> [ASSIGNMENT]: Search the data for "shkollë". Each line containing it is to be copied.

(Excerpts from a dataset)
══════════

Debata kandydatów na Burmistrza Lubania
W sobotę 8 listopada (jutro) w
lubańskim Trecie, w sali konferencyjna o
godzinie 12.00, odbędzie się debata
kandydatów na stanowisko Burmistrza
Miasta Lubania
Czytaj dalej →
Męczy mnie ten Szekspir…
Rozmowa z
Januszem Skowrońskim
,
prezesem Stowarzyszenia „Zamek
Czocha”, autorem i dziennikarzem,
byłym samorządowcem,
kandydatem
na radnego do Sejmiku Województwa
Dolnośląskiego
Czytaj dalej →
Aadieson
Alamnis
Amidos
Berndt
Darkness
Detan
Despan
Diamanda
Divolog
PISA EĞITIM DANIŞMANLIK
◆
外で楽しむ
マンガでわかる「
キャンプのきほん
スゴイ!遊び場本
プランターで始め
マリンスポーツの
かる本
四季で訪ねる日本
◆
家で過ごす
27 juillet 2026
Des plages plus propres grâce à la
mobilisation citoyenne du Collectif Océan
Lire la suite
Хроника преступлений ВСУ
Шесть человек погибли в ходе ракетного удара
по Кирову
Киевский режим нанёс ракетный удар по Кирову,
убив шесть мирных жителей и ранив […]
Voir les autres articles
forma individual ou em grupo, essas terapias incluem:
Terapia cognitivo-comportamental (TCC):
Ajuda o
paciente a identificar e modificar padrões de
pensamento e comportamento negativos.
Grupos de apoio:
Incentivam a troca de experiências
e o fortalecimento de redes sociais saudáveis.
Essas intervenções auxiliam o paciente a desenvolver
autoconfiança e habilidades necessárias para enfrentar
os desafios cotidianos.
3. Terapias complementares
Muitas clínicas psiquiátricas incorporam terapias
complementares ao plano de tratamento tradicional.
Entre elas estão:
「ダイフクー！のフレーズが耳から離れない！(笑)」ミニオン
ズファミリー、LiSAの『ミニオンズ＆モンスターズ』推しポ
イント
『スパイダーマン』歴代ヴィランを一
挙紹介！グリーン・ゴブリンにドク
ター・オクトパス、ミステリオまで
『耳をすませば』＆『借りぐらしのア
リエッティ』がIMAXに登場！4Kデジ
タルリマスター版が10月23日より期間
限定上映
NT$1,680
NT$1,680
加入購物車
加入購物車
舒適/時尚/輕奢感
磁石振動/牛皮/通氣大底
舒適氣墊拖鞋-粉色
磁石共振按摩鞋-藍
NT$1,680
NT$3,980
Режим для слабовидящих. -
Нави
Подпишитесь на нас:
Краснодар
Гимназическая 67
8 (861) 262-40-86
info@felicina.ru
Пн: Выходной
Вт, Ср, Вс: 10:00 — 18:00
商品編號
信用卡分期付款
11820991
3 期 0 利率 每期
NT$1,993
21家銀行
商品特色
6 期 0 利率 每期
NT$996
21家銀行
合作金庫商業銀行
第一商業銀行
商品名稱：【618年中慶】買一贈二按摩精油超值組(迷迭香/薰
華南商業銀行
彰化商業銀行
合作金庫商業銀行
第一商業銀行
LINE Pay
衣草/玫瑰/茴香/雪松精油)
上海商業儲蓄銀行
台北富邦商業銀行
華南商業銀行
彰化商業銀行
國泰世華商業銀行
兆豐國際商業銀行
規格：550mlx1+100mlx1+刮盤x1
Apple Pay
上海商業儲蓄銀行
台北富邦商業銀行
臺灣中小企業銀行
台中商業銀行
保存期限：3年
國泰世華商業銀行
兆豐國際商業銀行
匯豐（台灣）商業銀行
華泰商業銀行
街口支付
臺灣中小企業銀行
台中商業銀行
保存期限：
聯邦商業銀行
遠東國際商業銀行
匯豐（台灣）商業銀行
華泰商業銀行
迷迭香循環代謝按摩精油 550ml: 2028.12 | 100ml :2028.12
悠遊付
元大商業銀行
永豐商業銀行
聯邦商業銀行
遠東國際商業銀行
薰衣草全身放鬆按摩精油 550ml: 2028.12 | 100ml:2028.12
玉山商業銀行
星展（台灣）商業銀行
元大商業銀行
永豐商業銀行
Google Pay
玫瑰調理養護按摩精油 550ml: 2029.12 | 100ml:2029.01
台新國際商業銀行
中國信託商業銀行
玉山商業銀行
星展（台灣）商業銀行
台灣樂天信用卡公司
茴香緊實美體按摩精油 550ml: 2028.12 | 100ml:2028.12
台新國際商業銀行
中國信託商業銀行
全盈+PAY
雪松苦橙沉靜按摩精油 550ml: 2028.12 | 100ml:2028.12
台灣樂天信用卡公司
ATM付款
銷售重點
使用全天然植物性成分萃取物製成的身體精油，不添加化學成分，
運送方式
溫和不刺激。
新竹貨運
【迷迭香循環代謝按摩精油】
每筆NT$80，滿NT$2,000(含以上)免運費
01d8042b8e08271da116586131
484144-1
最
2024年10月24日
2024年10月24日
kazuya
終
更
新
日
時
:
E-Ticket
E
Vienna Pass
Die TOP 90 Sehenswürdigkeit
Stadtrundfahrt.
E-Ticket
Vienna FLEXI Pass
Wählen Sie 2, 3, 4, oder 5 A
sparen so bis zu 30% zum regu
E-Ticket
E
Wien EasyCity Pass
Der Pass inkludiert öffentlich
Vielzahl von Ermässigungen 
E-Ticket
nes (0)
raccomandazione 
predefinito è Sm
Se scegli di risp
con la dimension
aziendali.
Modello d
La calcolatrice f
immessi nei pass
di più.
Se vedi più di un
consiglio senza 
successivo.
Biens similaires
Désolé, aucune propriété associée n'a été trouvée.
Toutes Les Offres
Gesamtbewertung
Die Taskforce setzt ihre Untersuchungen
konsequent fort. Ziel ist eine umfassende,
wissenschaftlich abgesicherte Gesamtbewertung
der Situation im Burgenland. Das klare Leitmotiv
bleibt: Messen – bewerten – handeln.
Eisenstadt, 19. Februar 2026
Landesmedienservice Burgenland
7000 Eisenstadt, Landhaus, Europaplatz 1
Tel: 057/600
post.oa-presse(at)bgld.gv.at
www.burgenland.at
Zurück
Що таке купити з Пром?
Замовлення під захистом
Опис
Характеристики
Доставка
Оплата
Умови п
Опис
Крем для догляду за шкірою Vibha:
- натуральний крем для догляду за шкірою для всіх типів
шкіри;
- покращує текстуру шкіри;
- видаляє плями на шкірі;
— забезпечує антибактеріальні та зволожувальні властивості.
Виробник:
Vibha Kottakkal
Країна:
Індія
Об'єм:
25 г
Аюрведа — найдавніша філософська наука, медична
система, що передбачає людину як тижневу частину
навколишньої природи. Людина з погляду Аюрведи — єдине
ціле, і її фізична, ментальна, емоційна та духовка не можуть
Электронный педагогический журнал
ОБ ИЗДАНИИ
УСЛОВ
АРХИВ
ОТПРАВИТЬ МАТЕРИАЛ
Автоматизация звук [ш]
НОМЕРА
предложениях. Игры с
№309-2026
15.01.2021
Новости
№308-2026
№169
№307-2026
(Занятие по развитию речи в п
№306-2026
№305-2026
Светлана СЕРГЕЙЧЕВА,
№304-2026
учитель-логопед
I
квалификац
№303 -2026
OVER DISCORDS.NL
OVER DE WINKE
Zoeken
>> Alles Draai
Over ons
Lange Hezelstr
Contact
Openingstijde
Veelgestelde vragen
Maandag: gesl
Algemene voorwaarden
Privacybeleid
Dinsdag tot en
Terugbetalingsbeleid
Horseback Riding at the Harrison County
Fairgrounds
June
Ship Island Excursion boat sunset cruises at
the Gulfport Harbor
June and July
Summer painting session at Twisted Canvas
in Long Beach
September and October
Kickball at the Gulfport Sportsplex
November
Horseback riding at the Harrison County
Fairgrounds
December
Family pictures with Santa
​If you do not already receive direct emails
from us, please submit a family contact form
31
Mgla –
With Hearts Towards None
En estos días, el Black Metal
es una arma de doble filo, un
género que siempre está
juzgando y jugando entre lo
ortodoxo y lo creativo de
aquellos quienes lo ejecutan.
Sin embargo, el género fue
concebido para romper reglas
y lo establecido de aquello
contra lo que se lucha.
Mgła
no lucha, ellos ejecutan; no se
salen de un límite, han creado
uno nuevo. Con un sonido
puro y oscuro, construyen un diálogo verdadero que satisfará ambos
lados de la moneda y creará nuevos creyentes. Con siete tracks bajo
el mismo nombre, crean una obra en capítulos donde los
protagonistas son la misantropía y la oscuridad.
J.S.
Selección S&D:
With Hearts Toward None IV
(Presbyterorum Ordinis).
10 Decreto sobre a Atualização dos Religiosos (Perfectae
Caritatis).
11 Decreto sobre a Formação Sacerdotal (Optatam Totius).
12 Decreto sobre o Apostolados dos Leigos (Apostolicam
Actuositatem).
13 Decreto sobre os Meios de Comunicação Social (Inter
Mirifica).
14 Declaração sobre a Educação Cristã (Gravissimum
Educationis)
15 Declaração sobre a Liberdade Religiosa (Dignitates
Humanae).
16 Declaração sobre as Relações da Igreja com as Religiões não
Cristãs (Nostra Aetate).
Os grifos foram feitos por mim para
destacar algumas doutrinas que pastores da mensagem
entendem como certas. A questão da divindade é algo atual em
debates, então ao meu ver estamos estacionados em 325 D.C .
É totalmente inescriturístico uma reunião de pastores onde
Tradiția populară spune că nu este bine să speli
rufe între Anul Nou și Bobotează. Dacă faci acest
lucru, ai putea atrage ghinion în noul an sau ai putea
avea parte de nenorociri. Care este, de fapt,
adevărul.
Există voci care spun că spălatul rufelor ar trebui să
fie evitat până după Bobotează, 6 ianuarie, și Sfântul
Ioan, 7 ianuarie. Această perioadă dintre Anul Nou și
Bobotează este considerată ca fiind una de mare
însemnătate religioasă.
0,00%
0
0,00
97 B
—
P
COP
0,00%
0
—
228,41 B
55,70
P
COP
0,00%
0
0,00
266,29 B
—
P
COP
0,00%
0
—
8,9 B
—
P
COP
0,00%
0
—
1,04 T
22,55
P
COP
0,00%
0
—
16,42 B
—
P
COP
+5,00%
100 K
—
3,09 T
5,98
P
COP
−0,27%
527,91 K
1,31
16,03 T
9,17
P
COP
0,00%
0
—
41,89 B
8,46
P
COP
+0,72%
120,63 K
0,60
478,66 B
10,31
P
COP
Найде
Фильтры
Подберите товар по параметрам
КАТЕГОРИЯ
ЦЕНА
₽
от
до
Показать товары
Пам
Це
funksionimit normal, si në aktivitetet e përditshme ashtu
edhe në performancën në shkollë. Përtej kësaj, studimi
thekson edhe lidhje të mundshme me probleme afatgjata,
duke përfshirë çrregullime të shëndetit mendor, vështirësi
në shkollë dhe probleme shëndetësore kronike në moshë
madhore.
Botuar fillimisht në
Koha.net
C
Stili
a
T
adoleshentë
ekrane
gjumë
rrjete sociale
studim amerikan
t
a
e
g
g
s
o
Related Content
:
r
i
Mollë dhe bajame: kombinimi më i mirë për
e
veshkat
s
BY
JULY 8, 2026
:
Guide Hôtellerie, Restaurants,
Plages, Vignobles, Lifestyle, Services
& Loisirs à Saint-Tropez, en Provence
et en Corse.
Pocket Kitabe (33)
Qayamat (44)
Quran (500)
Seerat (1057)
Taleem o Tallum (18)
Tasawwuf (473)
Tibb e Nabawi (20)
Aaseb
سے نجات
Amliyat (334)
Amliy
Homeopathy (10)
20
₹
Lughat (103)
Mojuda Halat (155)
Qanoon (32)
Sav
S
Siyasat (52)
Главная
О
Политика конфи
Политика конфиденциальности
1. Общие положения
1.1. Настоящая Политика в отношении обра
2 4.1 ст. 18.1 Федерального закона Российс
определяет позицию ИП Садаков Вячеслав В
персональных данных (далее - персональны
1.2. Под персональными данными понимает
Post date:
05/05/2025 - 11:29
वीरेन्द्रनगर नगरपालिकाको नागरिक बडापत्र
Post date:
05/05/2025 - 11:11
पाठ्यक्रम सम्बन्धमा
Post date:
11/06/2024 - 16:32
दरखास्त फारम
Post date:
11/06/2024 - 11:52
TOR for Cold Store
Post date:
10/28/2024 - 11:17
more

══════════

> [EXERCISE RESPONSE]:
edhe në performancën në shkollë. Përtej kësaj, studimi
në shkollë dhe probleme shëndetësore kronike në moshë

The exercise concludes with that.